Kenya's many ethnic groups have a well developed and sophisticated folklore which embodies their history, traditions, mores, world-view and wisdom. Their legends recount the movement of people to and from the rift valley, into the highlands, the grasslands and the lake regions. Famous historical figures such as the Kikuyu Gikuyu and Mumbi or the Luo culture hero Liongo are represented in myths and legends. Myths include accounts of how cattle were given to a certain people by God. The Maasai have this legend, so when they went on cattle raids they were getting back what was rightfully theirs. The Kikuyu also have a similar story. Folk tales try to answer etymological questions, such as why the hyena has a limp and the origin of death. In many Kenyan cultures the message that men would not die was given to a chameleon, but he was so slow that a bird got to man before him and gave them the message that men would die. Folk tales also recount the adventures of tricksters. In Kenya, tricksters are usually the hare or the tortoise. The ogre is another popular, if evil, character in many Kenyan folk tales. The ogre devours whole communities but is eventually vanquished by the actions of a brother and sister. The brother then cuts the toe of the ogre and all the people it ate come out.
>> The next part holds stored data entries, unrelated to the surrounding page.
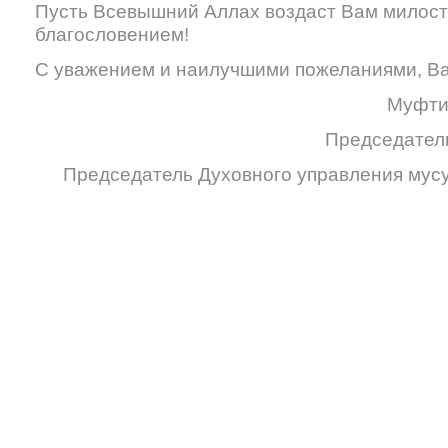
Пусть Всевышний Аллах воздаст Вам милост
благословением!
С уважением и наилучшими пожеланиями, Ва
Муфти
Председател
Председатель Духовного управления мус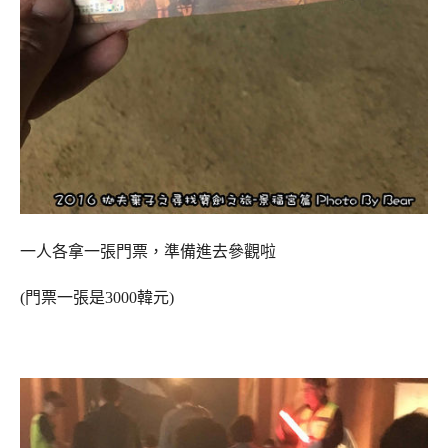
一人各拿一張門票，準備進去參觀啦
(門票一張是3000韓元)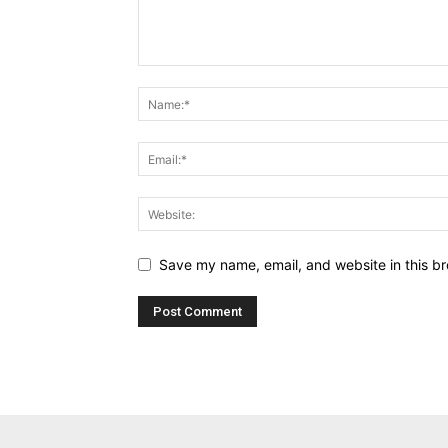
Save my name, email, and website in this br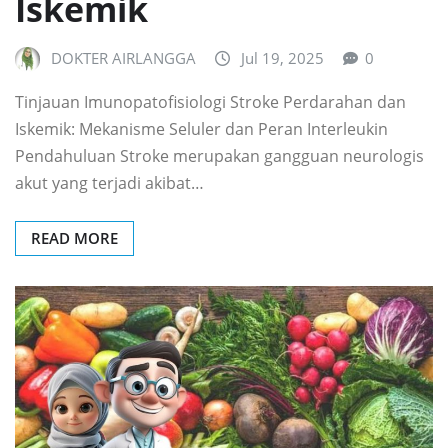
Iskemik
DOKTER AIRLANGGA
Jul 19, 2025
0
Tinjauan Imunopatofisiologi Stroke Perdarahan dan
Iskemik: Mekanisme Seluler dan Peran Interleukin
Pendahuluan Stroke merupakan gangguan neurologis
akut yang terjadi akibat…
READ MORE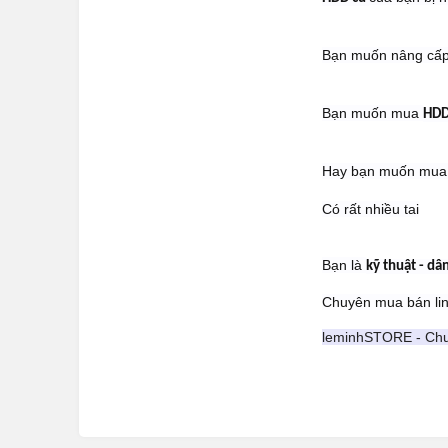
Bạn muốn nâng cấ
Bạn muốn mua
HDD
Hay bạn muốn mua
Có rất nhiều tai
Bạn là
kỹ thuật - dân
Chuyên mua bán li
leminhSTORE - Chuy
Quyền lợi khách h
+ Cam Kết khi
+ Cam Kết khác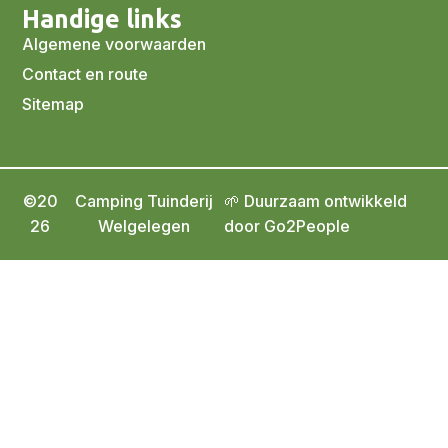
Handige links
Algemene voorwaarden
Contact en route
Sitemap
©20
Camping Tuinderij
🌱 Duurzaam ontwikkeld
26
Welgelegen
door Go2People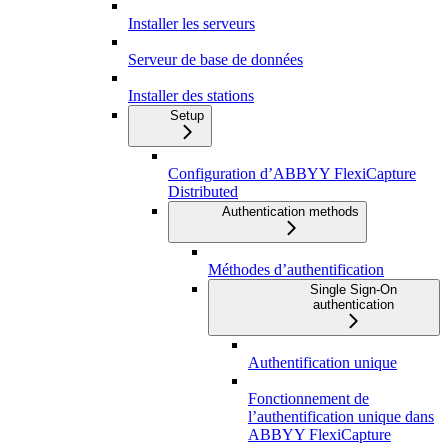
Installer les serveurs
Serveur de base de données
Installer des stations
Setup
Configuration d’ABBYY FlexiCapture
Distributed
Authentication methods
Méthodes d’authentification
Single Sign-On
authentication
Authentification unique
Fonctionnement de
l’authentification unique dans
ABBYY FlexiCapture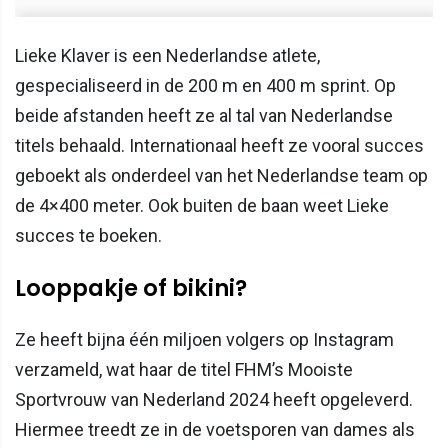
Lieke Klaver is een Nederlandse atlete,
gespecialiseerd in de 200 m en 400 m sprint. Op
beide afstanden heeft ze al tal van Nederlandse
titels behaald. Internationaal heeft ze vooral succes
geboekt als onderdeel van het Nederlandse team op
de 4×400 meter. Ook buiten de baan weet Lieke
succes te boeken.
Looppakje of bikini?
Ze heeft bijna één miljoen volgers op Instagram
verzameld, wat haar de titel FHM’s Mooiste
Sportvrouw van Nederland 2024 heeft opgeleverd.
Hiermee treedt ze in de voetsporen van dames als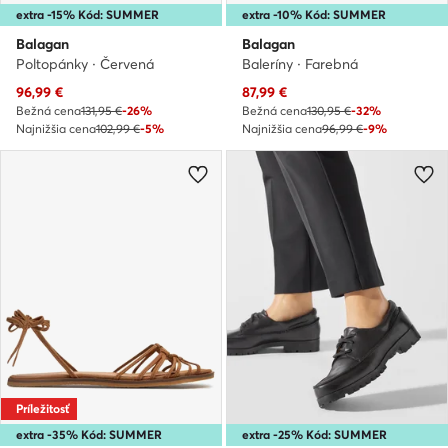
extra -15% Kód: SUMMER
extra -10% Kód: SUMMER
Balagan
Balagan
Poltopánky · Červená
Baleríny · Farebná
Aktuálna cena
Aktuálna cena
96,99
€
87,99
€
Bežná cena
131,95 €
-26%
Bežná cena
130,95 €
-32%
Najnižšia cena
102,99 €
-5%
Najnižšia cena
96,99 €
-9%
Príležitosť
extra -35% Kód: SUMMER
extra -25% Kód: SUMMER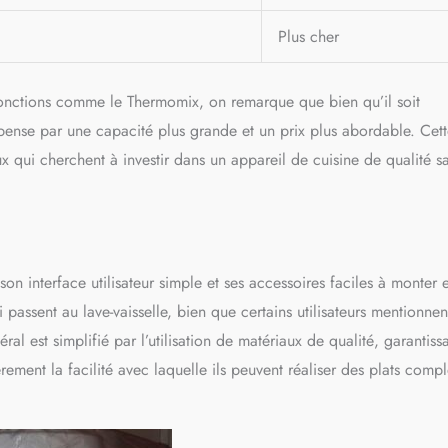
Plus cher
onctions comme le Thermomix, on remarque que bien qu’il soit
ense par une capacité plus grande et un prix plus abordable. Cet
x qui cherchent à investir dans un appareil de cuisine de qualité s
n interface utilisateur simple et ses accessoires faciles à monter e
 passent au lave-vaisselle, bien que certains utilisateurs mentionne
ral est simplifié par l’utilisation de matériaux de qualité, garantiss
èrement la facilité avec laquelle ils peuvent réaliser des plats comp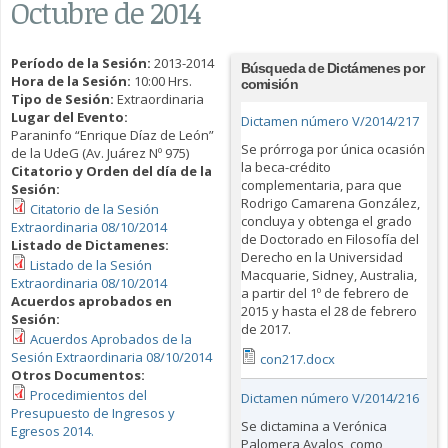
Octubre de 2014
Período de la Sesión:
2013-2014
Búsqueda de Dictámenes por
Hora de la Sesión:
10:00 Hrs.
comisión
Tipo de Sesión:
Extraordinaria
Lugar del Evento:
Dictamen número V/2014/217
Paraninfo “Enrique Díaz de León”
Se prórroga por única ocasión
de la UdeG (Av. Juárez Nº 975)
la beca-crédito
Citatorio y Orden del día de la
complementaria, para que
Sesión:
Rodrigo Camarena González,
Citatorio de la Sesión
concluya y obtenga el grado
Extraordinaria 08/10/2014
de Doctorado en Filosofía del
Listado de Dictamenes:
Derecho en la Universidad
Listado de la Sesión
Macquarie, Sidney, Australia,
Extraordinaria 08/10/2014
a partir del 1º de febrero de
Acuerdos aprobados en
2015 y hasta el 28 de febrero
Sesión:
de 2017.
Acuerdos Aprobados de la
Sesión Extraordinaria 08/10/2014
con217.docx
Otros Documentos:
Procedimientos del
Dictamen número V/2014/216
Presupuesto de Ingresos y
Se dictamina a Verónica
Egresos 2014.
Palomera Avalos, como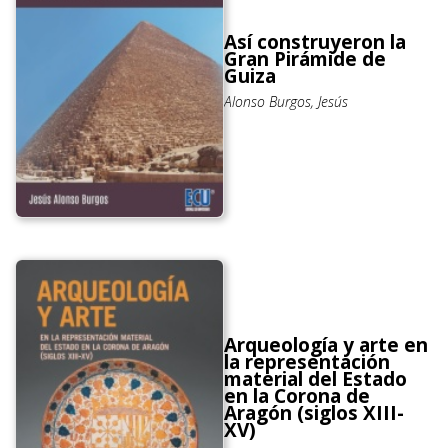
Así construyeron la
Gran Pirámide de
Guiza
Alonso Burgos, Jesús
Arqueología y arte en
la representación
material del Estado
en la Corona de
Aragón (siglos XIII-
XV)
Each ethnic group has a large store of riddles, proverbs and sayings, which are still an important aspect of daily speech. Riddles were usually exchanged in the evening before a storytelling session. Riddling sessions are usually competitions between two young people who fictionally bet villages, or cattle, or other items of economic life on the outcome. Many cultures have a prohibition on telling riddles during daylight hours. The Kikuyu had a very elaborate sung riddle game, a duet called the enigma poem or gicandia set text poem of riddles. It is sung in a duet and the players are in a competition. The duet is strikingly different than the normal singing of the Kikuyu performed by a soloist and a chorus. The poem is learned by heart. A decorated gourd rattle accompanies the singing One gicandi may consists of 127 stanzas.

Proverbs are social phenomenon and as such they can be defined as a message coded by tradition and transmitted in order to evaluate and/or effect human behavior. Proverbs reveal key elements of a culture such as the position and influence of women, morality, what is considered appropriate behavior, and the importance of children. For example the Luo have these proverbs: (1) The eye you have treated will look at you contemptuously. (2) A cowardly hyena lives for many years. (3) The swimmer who races alone, praises the winner. Some Kikuyu examples includes: (1) Women and the sky cannot be understood. (2) The man may be the head of the home, but the woman is the heart. (3) Frowning frogs cannot stop the cows drinking from the pool. There are also several proverbs in Swahili and English that have become part of Kenyans' daily life. For example: Haraka Haraka haina baraka (hurry hurry has not blessing) and also, When elephants fight it is the grass that suffers.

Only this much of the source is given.